===== Recorded information
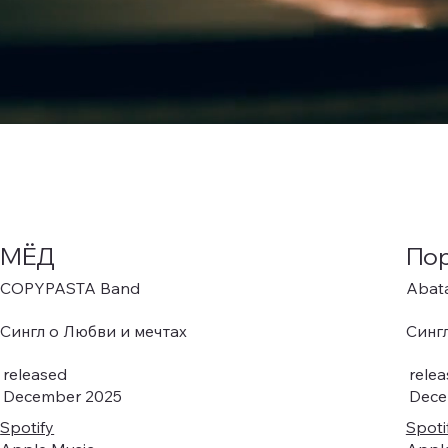
МËД
Пор
COPYPASTA Band
Abat
Сингл о Любви и мечтах
Синг
released
rele
December 2025
Dece
Spotify
Spoti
==========
> _Task_: Repeat the preceding records exactly but drop the images.

> _Exercise output_:
МËД
Пор
COPYPASTA Band
Abat
Сингл о Любви и мечтах
Синг
released
rele
December 2025
Dece
Spotify
Spoti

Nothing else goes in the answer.